The question then becomes, if we are underdiagnosing this, how do we appropriately diagnose it. The clinical diagnostic criteria involve the following:
- Fever
- Splenomegaly
- Cytopenia of 2+ cell lines
- Either elevated triglycerides or low fibrinogen
- Evidence of hemophagocytosis (on either bone marrow, spleen or lymph node biopsy)
- Serum ferritin > 500 mcg/mL (though generally this level is expected to be much higher in HLH)
- Low or absent NK cell activity (by flow cytometry, IF you have this available)
- Soluble CD25 > 2400 U/mL
A clinical diagnosis requires five of the eight criteria. The astute reader will note that, of the easily available tests, none of the findings would be considered to be significantly out of the ordinary in a septic patient. However, as noted, generally the ferritin level is extremely high in HLH, often exceeding levels of 10,000. This, then, may be a finding that can be used to differentiate HLH from run of the mill sepsis. Indeed, one study in hospitalized pediatric patients found a ferritin level of > 10,000 to be 96% specific for the diagnosis of HLH (Allen, Ped Blood CA 2008)
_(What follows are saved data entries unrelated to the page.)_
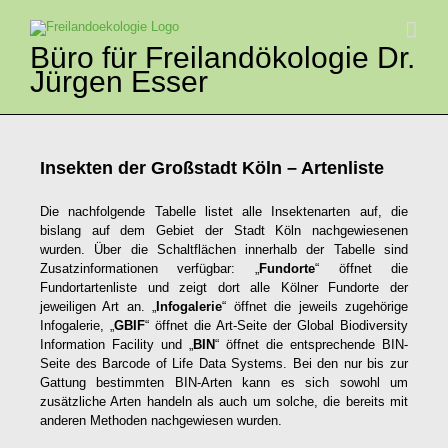
Zum
Inhalt
springen
Büro für Freilandökologie Dr.
Jürgen Esser
Insekten der Großstadt Köln – Artenliste
Die nachfolgende Tabelle listet alle Insektenarten auf, die
bislang auf dem Gebiet der Stadt Köln nachgewiesenen
wurden. Über die Schaltflächen innerhalb der Tabelle sind
Zusatzinformationen verfügbar: „
Fundorte
“ öffnet die
Fundortartenliste und zeigt dort alle Kölner Fundorte der
jeweiligen Art an. „
Infogalerie
“ öffnet die jeweils zugehörige
Infogalerie, „
GBIF
“ öffnet die Art-Seite der Global Biodiversity
Information Facility und „
BIN
“ öffnet die entsprechende BIN-
Seite des Barcode of Life Data Systems. Bei den nur bis zur
Gattung bestimmten BIN-Arten kann es sich sowohl um
zusätzliche Arten handeln als auch um solche, die bereits mit
anderen Methoden nachgewiesen wurden.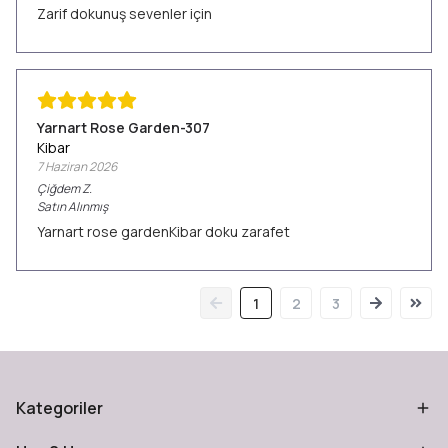
Zarif dokunuş sevenler için
Yarnart Rose Garden-307
Kibar
7 Haziran 2026
Çiğdem
Z.
Satın Alınmış
Yarnart rose gardenKibar doku zarafet
1
2
3
Kategoriler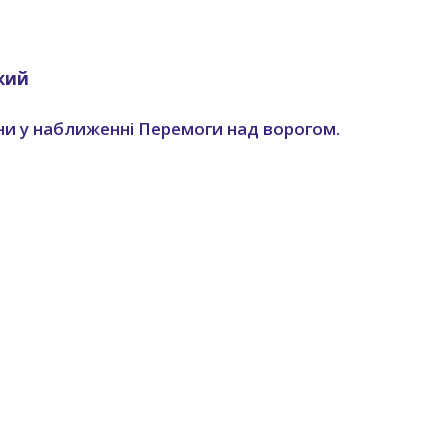
кий
ни у наближенні Перемоги над ворогом.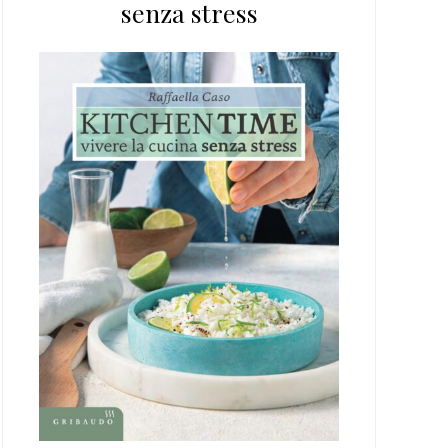
senza stress
web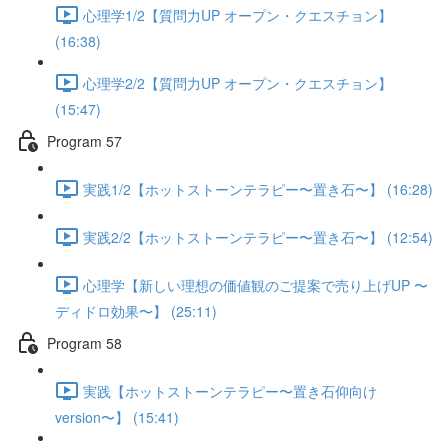
心理学1/2【質問力UP オープン・クエスチョン】
(16:38)
心理学2/2【質問力UP オープン・クエスチョン】
(15:47)
Program 57
実践1/2【ホットストーンテラピー〜置き石〜】 (16:28)
実践2/2【ホットストーンテラピー〜置き石〜】 (12:54)
心理学【新しい理想の価値観のご提案で売り上げUP 〜
ディドロ効果〜】 (25:11)
Program 58
実践【ホットストーンテラピー〜置き石仰向け
version〜】 (15:41)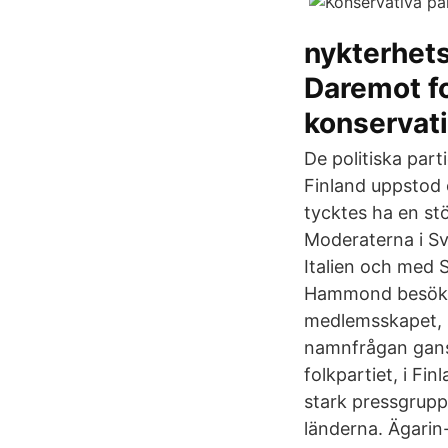
nykterhets
Daremot fo
konservati
De politiska parti
Finland uppstod 
tycktes ha en st
Moderaterna i Sv
Italien och med S
Hammond besöker
medlemsskapet, s
namnfrågan gansk
folkpartiet, i Fi
stark pressgrupp 
länderna. Ägarin-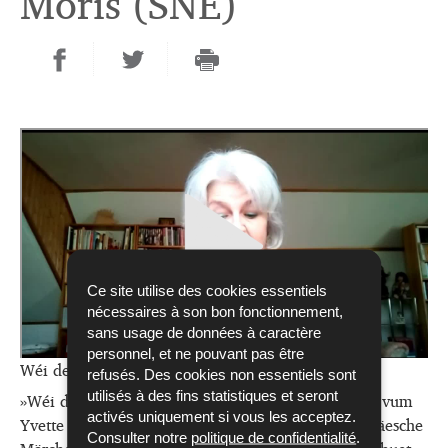
Moris (SNE)
Ce site utilise des cookies essentiels
nécessaires à son bon fonctionnement,
sans usage de données à caractère
personnel, et ne pouvant pas être
Wéi den Hännes zum Gléck koum
refusés. Des cookies non essentiels sont
»Wéi den Hännes zum Gléck koum« ass nei erzielt vum
utilisés à des fins statistiques et seront
activés uniquement si vous les acceptez.
Yvette Moris. D’Märchen ass schonn a villen europäesche
Consulter notre
politique de confidentialité
.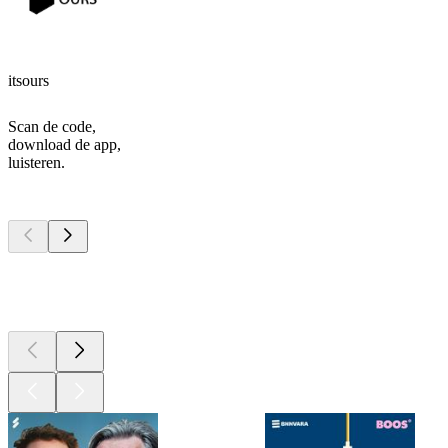
itsours
Scan de code,
download de app,
luisteren.
Top
podcasts
Top
podcasts
Top
podcasts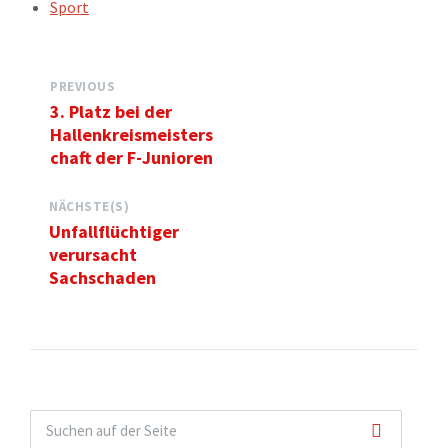
TAGS:
Sport
PREVIOUS
3. Platz bei der
Hallenkreismeisters
chaft der F-Junioren
NÄCHSTE(S)
Unfallflüchtiger
verursacht
Sachschaden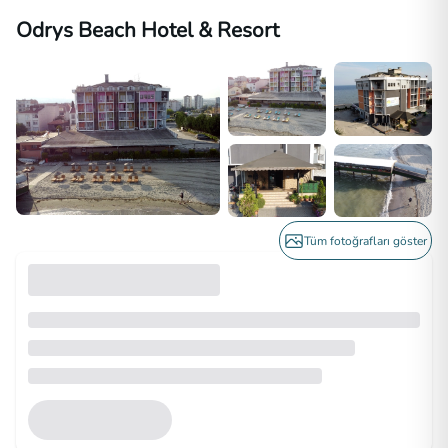
Odrys Beach Hotel & Resort
Tüm fotoğrafları göster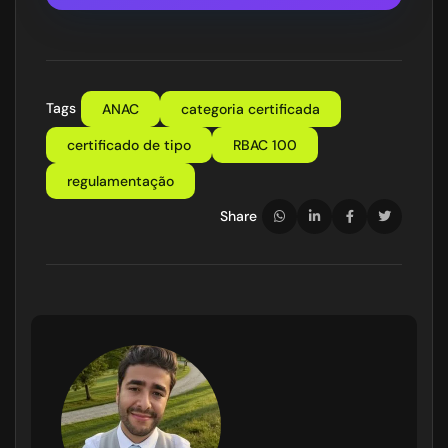
Tags
ANAC
categoria certificada
certificado de tipo
RBAC 100
regulamentação
Share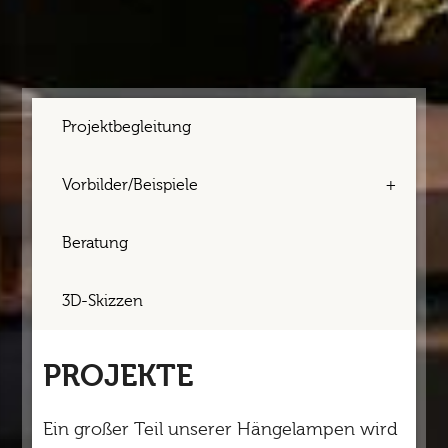
Projektbegleitung
Vorbilder/Beispiele
Beratung
3D-Skizzen
PROJEKTE
Ein großer Teil unserer Hängelampen wird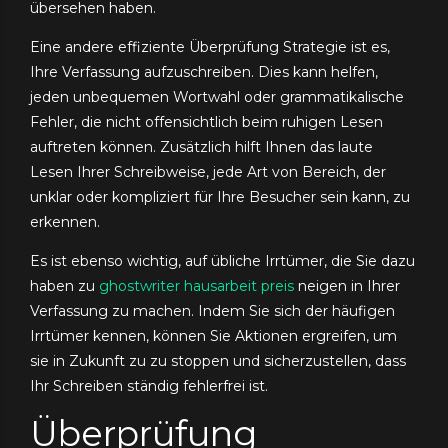
übersehen haben.
Eine andere effiziente Überprüfung Strategie ist es,
Ihre Verfassung aufzuschreiben. Dies kann helfen,
jeden unbequemen Wortwahl oder grammatikalische
Fehler, die nicht offensichtlich beim ruhigen Lesen
auftreten können. Zusätzlich hilft Ihnen das laute
Lesen Ihrer Schreibweise, jede Art von Bereich, der
unklar oder kompliziert für Ihre Besucher sein kann, zu
erkennen.
Es ist ebenso wichtig, auf übliche Irrtümer, die Sie dazu
haben zu
ghostwriter hausarbeit preis
neigen in Ihrer
Verfassung zu machen. Indem Sie sich der häufigen
Irrtümer kennen, können Sie Aktionen ergreifen, um
sie in Zukunft zu zu stoppen und sicherzustellen, dass
Ihr Schreiben ständig fehlerfrei ist.
Überprüfung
Of course, if the disease is recognized, we are still left with the question of how to treat it. While there has been significant advancement in treating the primary form of HLH in children with a combination of etoposide, dexamethasone, and cyclosporine. See the algorithm below created by the group of the Texas Children Hospital:
n the apparent absence of really ANY significant literature on the use of this regimen in the secondary form in adults, I don’t know that we’re ready to start empirically immunosuppressing our cytopenic septic patients simply because of abnormally high ferritin levels. On the other hand, the idea that we may one day be able to identify which of our sickest patients in the ICU are at the mercy of a runaway immune system, and give targeted therapy to stop that immune system, is an intriguing one…..
1. Strauss R, Neureiter D, Westenburger B, Wehler M, Kirchner T, Hahn EG (2004) Multifactorial risk analysis of bone marrow histiocytic hyperplasia with hemophagocytosis in critically ill medical patients–a postmortem clinicopathologic analysis. Crit Care Med 32:1316–1321.
2. Allen CE, Yu X, Kozinetz CA, et al. Highly elevated ferritin levels and the diagnosis of hemophagocytic lymphohistiocytosis. Pediatr Blood Cancer. 2008;50:1127–1129.
3. Raschke RA, and Garcia-Orr R. Original Research. Critical Care. Hemophagocytic Lymphohistiocytosis. A Potentially Underrecognized Association With Systemic Inflammatory Response Syndrome, Severe Sepsis, and Septic Shock in Adults. Chest 2011; 140 (4): 933-938.
4. Besset S, Schnell D, Azoulay E. Hemophagocytic lymphohistiocytosis mimicking septic shock. Chest 2012 Mar;141(3):835.
5. Jordan MB, Allen CE, Weitzman S, Filipovich AH, McClain KL: How I treat hemophagocytic lymphohistiocytosis. Blood 2011, 118:4041–4052.